Bugün hakikatin asasına acil ihtiyacımız var. Bize, bu görünenlerin sanal bâtıl olduğunu gösterecek, bizi kendimize getirecek, yaldızlı eşyanın makyajını dökecek, taklitten tahkîke yöneltecek, doğru zannettiklerimizi unutturacak, mâsıvâya bağlı iplerimizi yutacak, yeniden îman ettirecek, eşyanın gerçeğiyle tanıştıracak, kısaca Allâh ve O’nun Resulü ile tekrar barıştıracak bir asaya. Ama eğer bu asâ ile buluşamamışsak ve halâ sihirli dünyânın bağlayıcı ipleri bize daha sevimli geliyorsa, işte o zaman şu âyeti -yeniden iniyormuş gibi- tekrar tekrar okuyalım.

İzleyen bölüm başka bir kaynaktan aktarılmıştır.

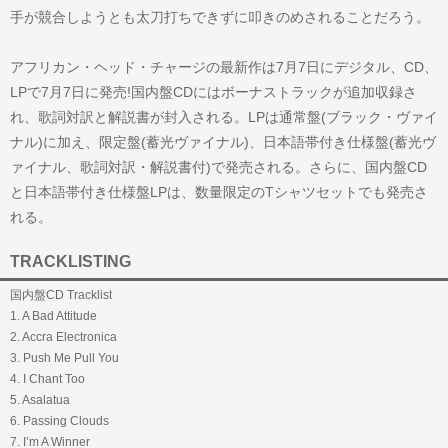
手が競合しようとも太刀打ちできずに叩きのめされることだろう。
アフリカン・ヘッド・チャージの最新作は7月7日にデジタル、CD、
LPで7月7日に発売!国内盤CDにはボーナストラックが追加収録さ
れ、歌詞対訳と解説書が封入される。LPは通常盤(ブラック・ヴァイ
ナル)に加え、限定盤(蓄光ヴァイナル)、日本語帯付き仕様盤(蓄光ヴ
ァイナル、歌詞対訳・解説書付)で発売される。さらに、国内盤CD
と日本語帯付き仕様盤LPは、数量限定のTシャツセットでも発売さ
れる。
TRACKLISTING
国内盤CD Tracklist
1. A Bad Attitude
2. Accra Electronica
3. Push Me Pull You
4. I Chant Too
5. Asalatua
6. Passing Clouds
7. I’m A Winner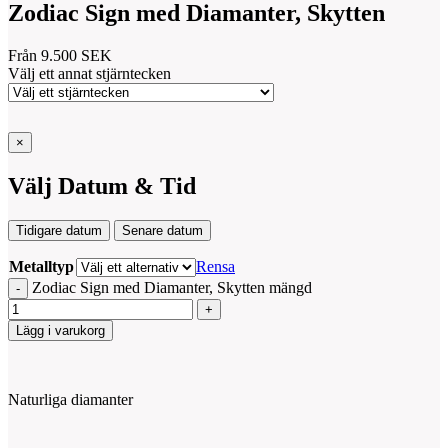
Zodiac Sign med Diamanter, Skytten
Från
9.500
SEK
Välj ett annat stjärntecken
×
Välj Datum & Tid
Tidigare datum
Senare datum
Metalltyp
Rensa
Zodiac Sign med Diamanter, Skytten mängd
Lägg i varukorg
Naturliga diamanter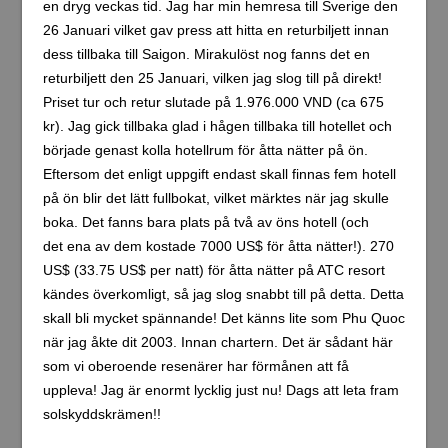
en dryg veckas tid. Jag har min hemresa till Sverige den
26 Januari vilket gav press att hitta en returbiljett innan
dess tillbaka till Saigon. Mirakulöst nog fanns det en
returbiljett den 25 Januari, vilken jag slog till på direkt!
Priset tur och retur slutade på 1.976.000 VND (ca 675
kr). Jag gick tillbaka glad i hågen tillbaka till hotellet och
började genast kolla hotellrum för åtta nätter på ön.
Eftersom det enligt uppgift endast skall finnas fem hotell
på ön blir det lätt fullbokat, vilket märktes när jag skulle
boka. Det fanns bara plats på två av öns hotell (och
det ena av dem kostade 7000 US$ för åtta nätter!). 270
US$ (33.75 US$ per natt) för åtta nätter på ATC resort
kändes överkomligt, så jag slog snabbt till på detta. Detta
skall bli mycket spännande! Det känns lite som Phu Quoc
när jag åkte dit 2003. Innan chartern. Det är sådant här
som vi oberoende resenärer har förmånen att få
uppleva! Jag är enormt lycklig just nu! Dags att leta fram
solskyddskrämen!!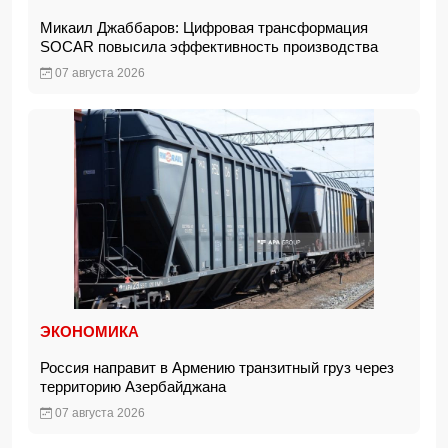
Микаил Джаббаров: Цифровая трансформация
SOCAR повысила эффективность производства
07 августа 2026
ЭКОНОМИКА
Россия направит в Армению транзитный груз через
территорию Азербайджана
07 августа 2026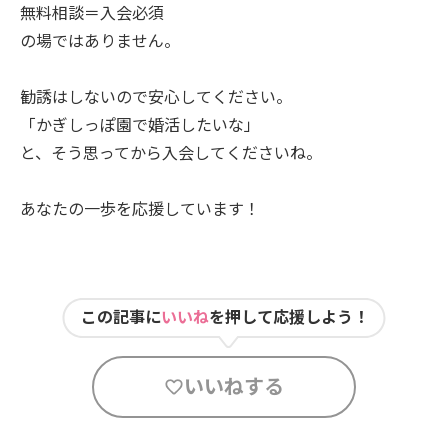
無料相談＝入会必須
の場ではありません。
勧誘はしないので安心してください。
「かぎしっぽ園で婚活したいな」
と、そう思ってから入会してくださいね。
あなたの一歩を応援しています！
この記事に
いいね
を押して応援しよう！
いいねする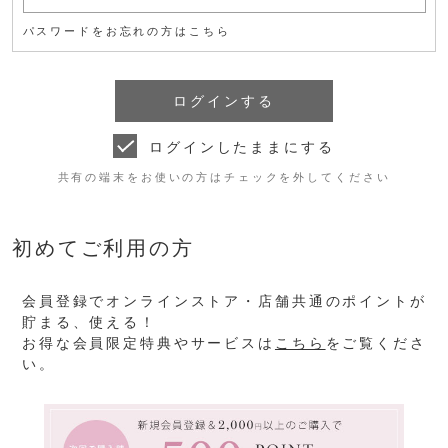
パスワードをお忘れの方はこちら
ログインしたままにする
共有の端末をお使いの方はチェックを外してください
初めてご利用の方
会員登録でオンラインストア・店舗共通のポイントが
貯まる、使える！
お得な会員限定特典やサービスは
こちら
をご覧くださ
い。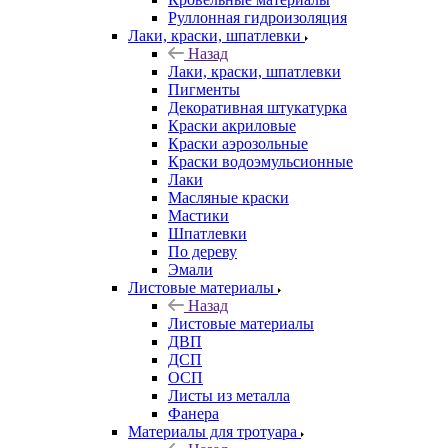
Руллонная гидроизоляция
Лаки, краски, шпатлевки
Назад
Лаки, краски, шпатлевки
Пигменты
Декоративная штукатурка
Краски акриловые
Краски аэрозольные
Краски водоэмульсионные
Лаки
Масляные краски
Мастики
Шпатлевки
По дереву
Эмали
Листовые материалы
Назад
Листовые материалы
ДВП
ДСП
ОСП
Листы из металла
Фанера
Материалы для тротуара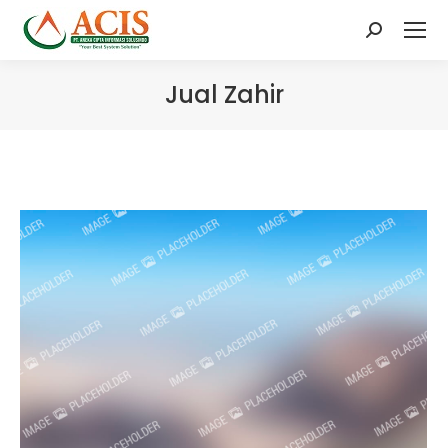
Search:
Jual Zahir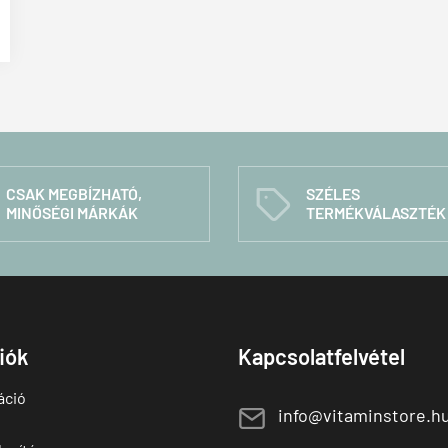
CSAK MEGBÍZHATÓ,
SZÉLES
C
MINŐSÉGI MÁRKÁK
TERMÉKVÁLASZTÉK
fiók
Kapcsolatfelvétel
áció
E
info@vitaminstore.h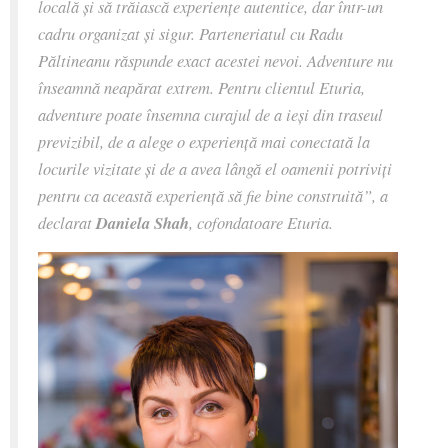
locală și să trăiască experiențe autentice, dar într-un
cadru organizat și sigur. Parteneriatul cu Radu
Păltineanu răspunde exact acestei nevoi. Adventure nu
înseamnă neapărat extrem. Pentru clientul Eturia,
adventure poate însemna curajul de a ieși din traseul
previzibil, de a alege o experiență mai conectată la
locurile vizitate și de a avea lângă el oamenii potriviți
pentru ca această experiență să fie bine construită”, a
declarat
Daniela Shah
, cofondatoare Eturia.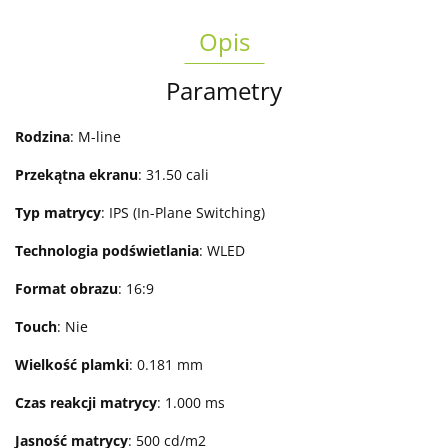
Opis
Parametry
Rodzina
: M-line
Przekątna ekranu
: 31.50 cali
Typ matrycy
: IPS (In-Plane Switching)
Technologia podświetlania
: WLED
Format obrazu
: 16:9
Touch
: Nie
Wielkość plamki
: 0.181 mm
Czas reakcji matrycy
: 1.000 ms
Jasność matrycy
: 500 cd/m2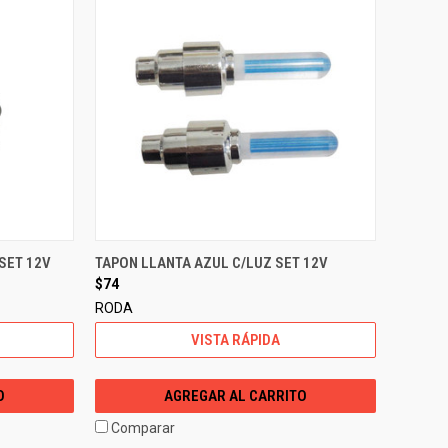
SET 12V
TAPON LLANTA AZUL C/LUZ SET 12V
$74
RODA
VISTA RÁPIDA
O
AGREGAR AL CARRITO
Comparar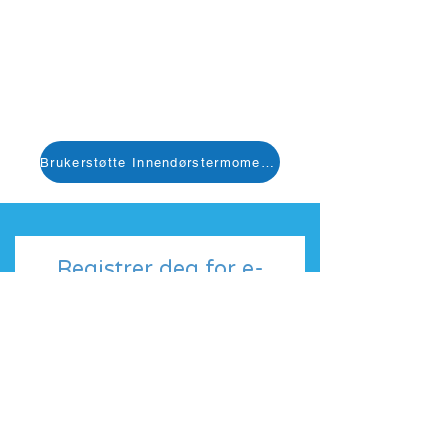
Brukerstøtte Innendørstermometer
Registrer deg for e-
postoppdateringer
Meld deg på nyhetsbrevet vårt og
bli den første som får vite om
utgivelsesdato og andre
oppdateringer!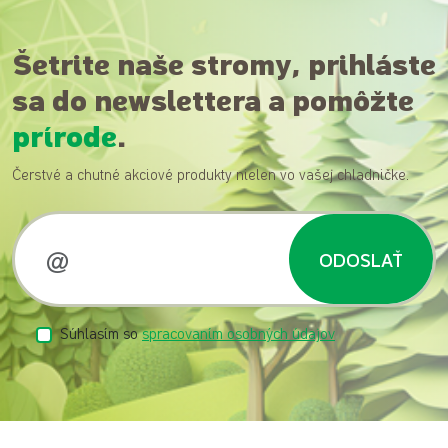
Šetrite naše stromy, prihláste
sa do newslettera a pomôžte
prírode
.
Čerstvé a chutné akciové produkty nielen vo vašej chladničke.
ODOSLAŤ
Súhlasím so
spracovaním osobných údajov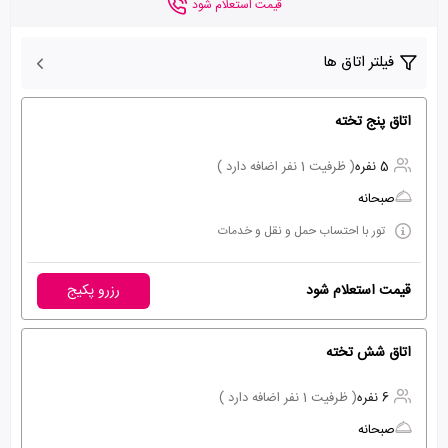
قیمت استعلام شود
فیلتر اتاق ها
اتاق پنج تخته
5 نفره
( ظرفیت 1 نفر اضافه دارد )
صبحانه
تور با احتساب حمل و نقل و خدمات
قیمت استعلام شود
رزرو پکیج
اتاق شش تخته
6 نفره
( ظرفیت 1 نفر اضافه دارد )
صبحانه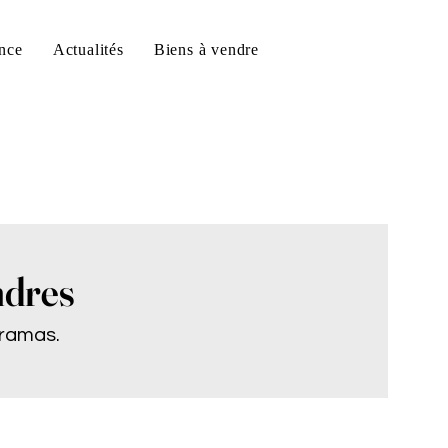
nce
Actualités
Biens à vendre
ndres
eramas.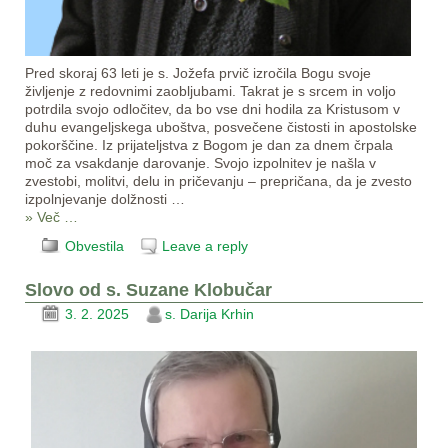
Pred skoraj 63 leti je s. Jožefa prvič izročila Bogu svoje
življenje z redovnimi zaobljubami. Takrat je s srcem in voljo
potrdila svojo odločitev, da bo vse dni hodila za Kristusom v
duhu evangeljskega uboštva, posvečene čistosti in apostolske
pokorščine. Iz prijateljstva z Bogom je dan za dnem črpala
moč za vsakdanje darovanje. Svojo izpolnitev je našla v
zvestobi, molitvi, delu in pričevanju – prepričana, da je zvesto
izpolnjevanje dolžnosti
…
» Več …
Obvestila
Leave a reply
Slovo od s. Suzane Klobučar
3. 2. 2025
s. Darija Krhin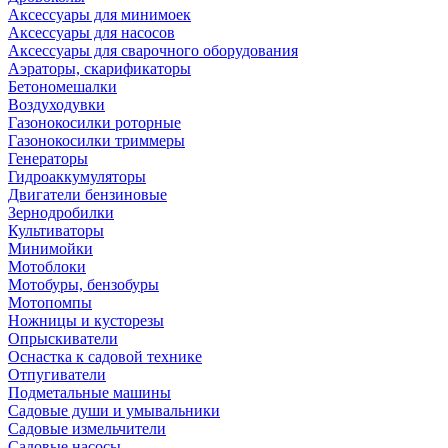
Аксессуары для минимоек
Аксессуары для насосов
Аксессуары для сварочного оборудования
Аэраторы, скарификаторы
Бетономешалки
Воздуходувки
Газонокосилки роторные
Газонокосилки триммеры
Генераторы
Гидроаккумуляторы
Двигатели бензиновые
Зернодробилки
Культиваторы
Минимойки
Мотоблоки
Мотобуры, бензобуры
Мотопомпы
Ножницы и кусторезы
Опрыскиватели
Оснастка к садовой технике
Отпугиватели
Подметальные машины
Садовые души и умывальники
Садовые измельчители
Садовые насосы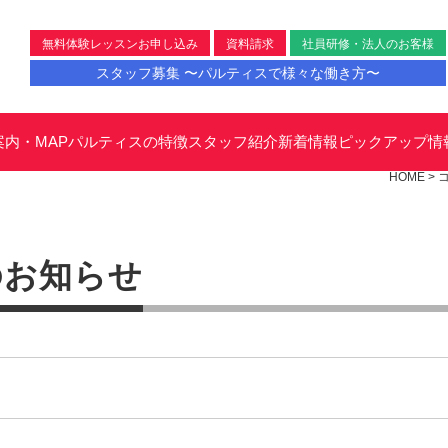
無料体験レッスンお申し込み
資料請求
社員研修・法人のお客様
スタッフ募集 〜パルティスで様々な働き方〜
案内・MAP
パルティスの特徴
スタッフ紹介
新着情報
ピックアップ情
HOME
>
のお知らせ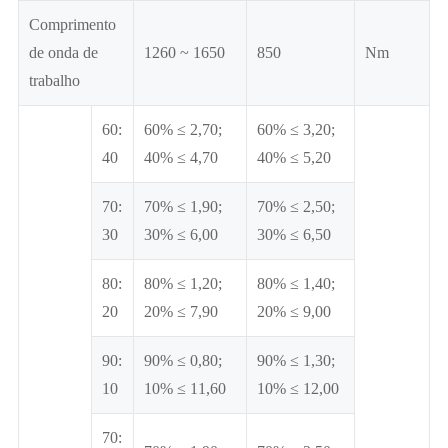
Comprimento
de onda de
1260 ~ 1650
850
Nm
trabalho
60:
60% ≤ 2,70;
60% ≤ 3,20;
40
40% ≤ 4,70
40% ≤ 5,20
70:
70% ≤ 1,90;
70% ≤ 2,50;
30
30% ≤ 6,00
30% ≤ 6,50
80:
80% ≤ 1,20;
80% ≤ 1,40;
20
20% ≤ 7,90
20% ≤ 9,00
90:
90% ≤ 0,80;
90% ≤ 1,30;
10
10% ≤ 11,60
10% ≤ 12,00
70:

De ki: “Eğer babalarınız, oğullarınız, kardeşleriniz, eşleriniz, aşiretiniz, kazandığınız mallar, kesada uğramasından korktuğunuz bir ticaret ve beğendiğiniz meskenler size Allah’tan, peygamberinden ve O’nun yolunda cihattan daha sevgili ise, artık Allah’ın emri gelinceye kadar bekleyin! Allah, fasık topluluğu doğru yola erdirmez.”